Stanislav Dostál

Personal information
- Date of birth: 7 November 1963 (age 61)
- Position(s): Midfielder, Striker

Senior career*
- Years: Team / Apps / (Gls)
- 1982–1986: Vítkovice
- 1986: Dukla Banská Bystrica
- 1987–1992: Vítkovice
- 1992–1993: Altay Izmir
- 1993–1996: Zlín / 58 / (2)

International career
- 1983–1985: Czechoslovakia U21 / 20 / (7)
- 1986–1988: Czechoslovakia Olympic / 2 / (1)

= Stanislav Dostál (footballer, born 1963) =

Czechoslovak footballer (born 1963)

Stanislav Dostál (born 7 November 1963) is a Czech former footballer who played as a midfielder and striker. With a career spanning the era of the Czechoslovak First League and the Czech First League, he made a total of 297 domestic top-flight appearances, scoring 37 goals.

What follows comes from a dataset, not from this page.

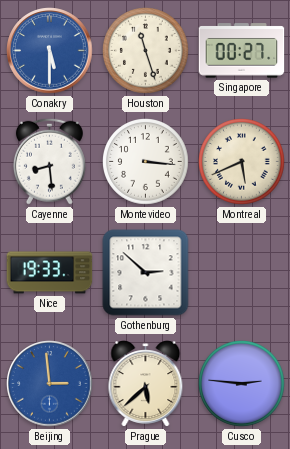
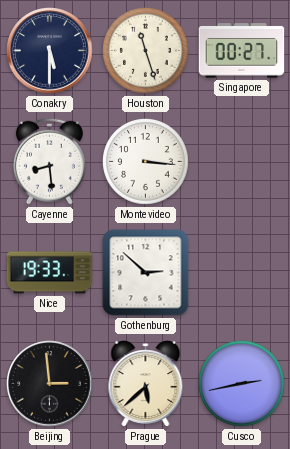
Conakry dial: blue -> navy
Montreal: 5:41 -> none
Beijing dial: blue -> black
Cusco: 2:46 -> 2:43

Dostál played in the 1984 Toulon Tournament, scoring for Czechoslovakia U21 in their 2–1 group stage loss to France. He scored his second goal of the tournament in the third place match against the Netherlands, which resulted in a 2–0 Czechoslovakia win.

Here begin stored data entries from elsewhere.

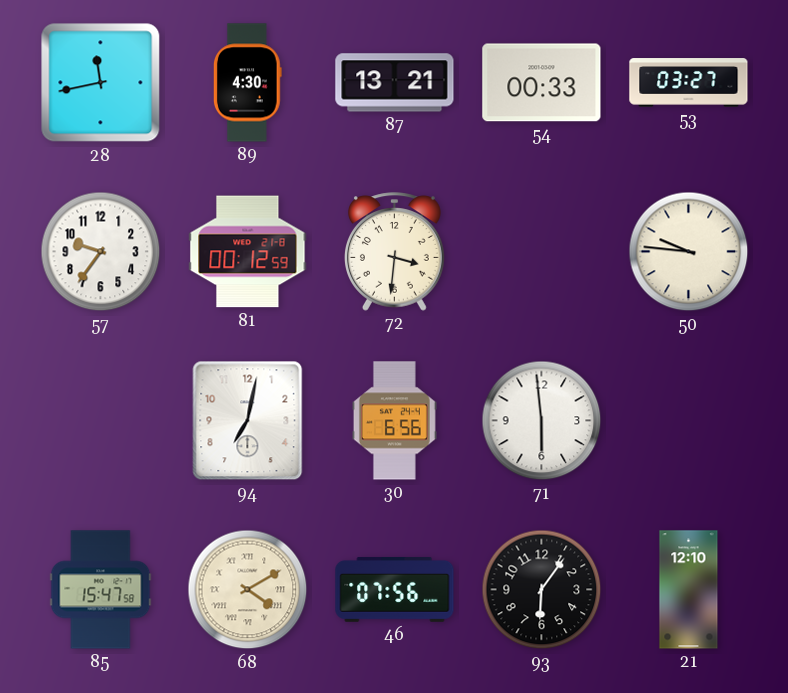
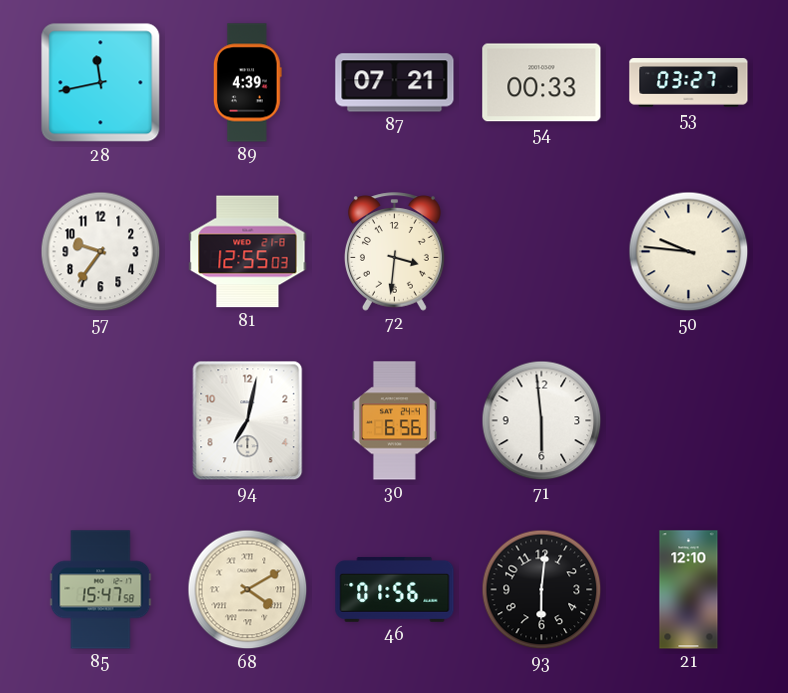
89: 4:30 -> 4:39
87: 13:21 -> 07:21
81: 00:12 -> 12:55
46: 07:56 -> 01:56
93: 6:06 -> 6:01
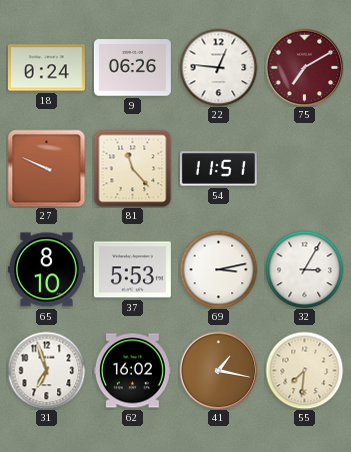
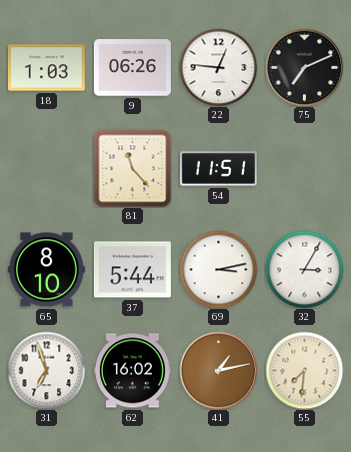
18: 0:24 -> 1:03
75: 7:10 -> 7:11
75 dial: burgundy -> black
27: 9:49 -> none
37: 5:53 -> 5:44
41: 1:17 -> 1:13
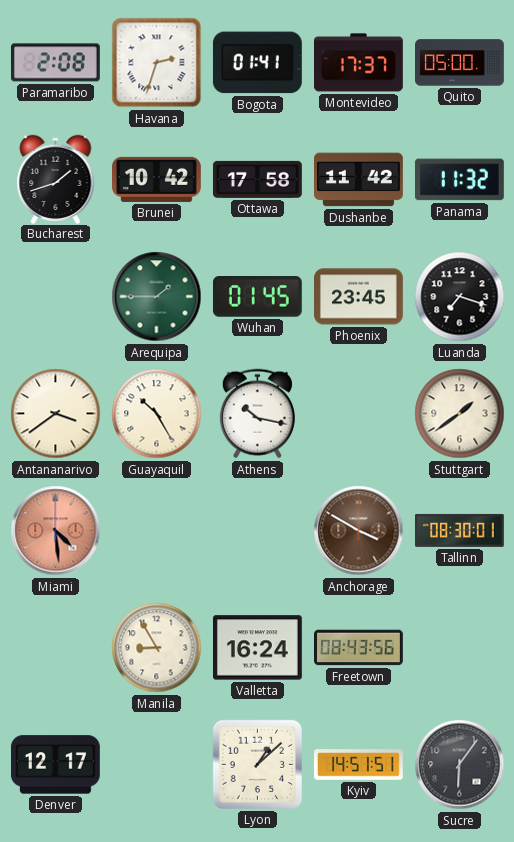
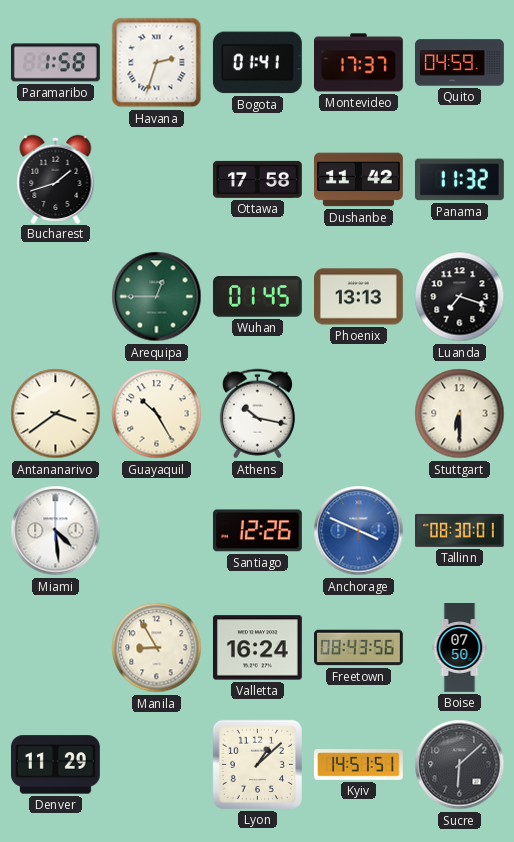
Paramaribo: 2:08 -> 1:58
Quito: 05:00 -> 04:59
Brunei: 10:42 -> none
Arequipa: 1:45 -> 12:45
Phoenix: 23:45 -> 13:13
Stuttgart: 1:39 -> 6:30
Miami dial: salmon -> white
Santiago: none -> 12:26
Anchorage: 3:50 -> 3:49
Anchorage dial: brown -> blue
Boise: none -> 07:50
Denver: 12:17 -> 11:29
Sucre: 6:06 -> 6:08
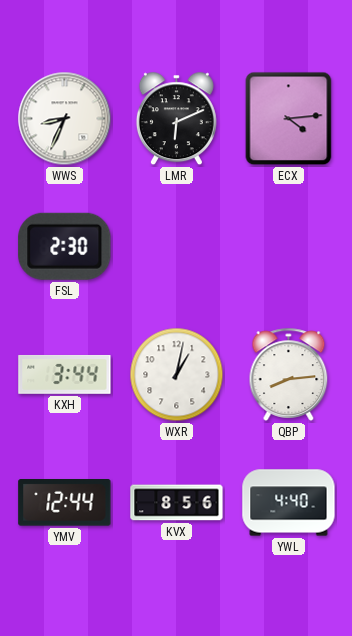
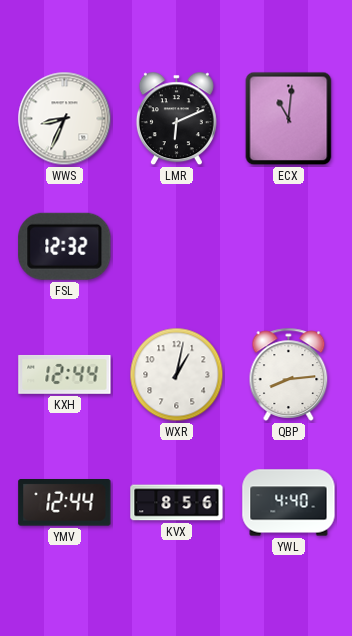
ECX: 4:14 -> 11:01
FSL: 2:30 -> 12:32
KXH: 3:44 -> 12:44
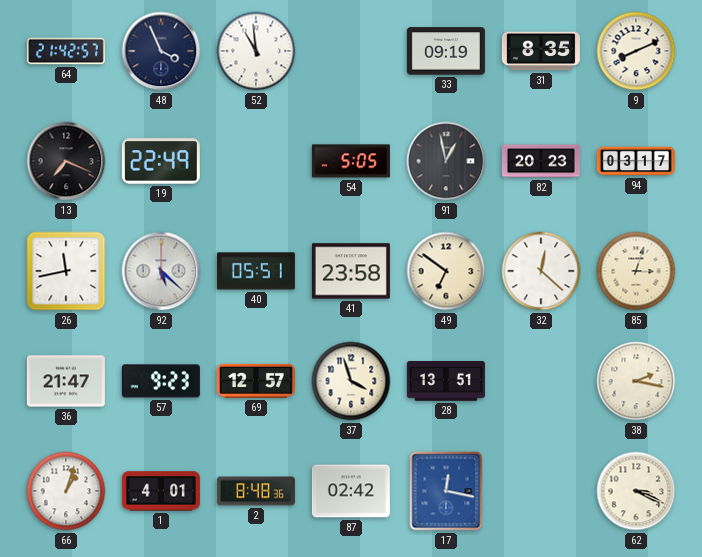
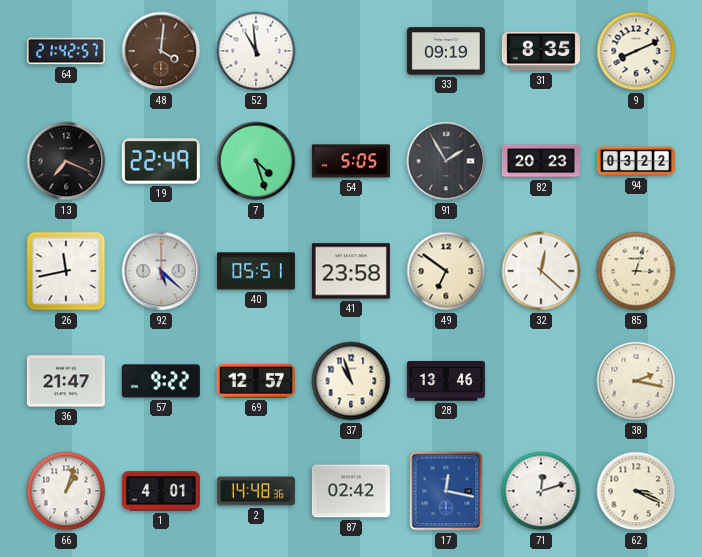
48: 3:56 -> 4:01
48 dial: navy -> brown
7: none -> 4:27
91: 12:58 -> 1:55
94: 03:17 -> 03:22
57: 9:23 -> 9:22
37: 3:57 -> 10:57
28: 13:51 -> 13:46
2: 8:48 -> 14:48
71: none -> 12:12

Dostál was part of the title-winning Vítkovice side in the 1985–86 Czechoslovak First League. He played in the 1987–88 UEFA Cup, scoring twice in 8 appearances for Vítkovice, who reached the quarter finals after defeating Swedish side AIK Fotboll, Dundee United of Scotland and Portugal's Vitória. Dostál scored his first goal of the competition in the first round second leg match, away against AIK, which resulted in a 2–0 Vítkovice win. Three weeks later he scored the winning goal in the 78th minute of the second round first leg game, away against Dundee United, which Vítkovice won 2–1.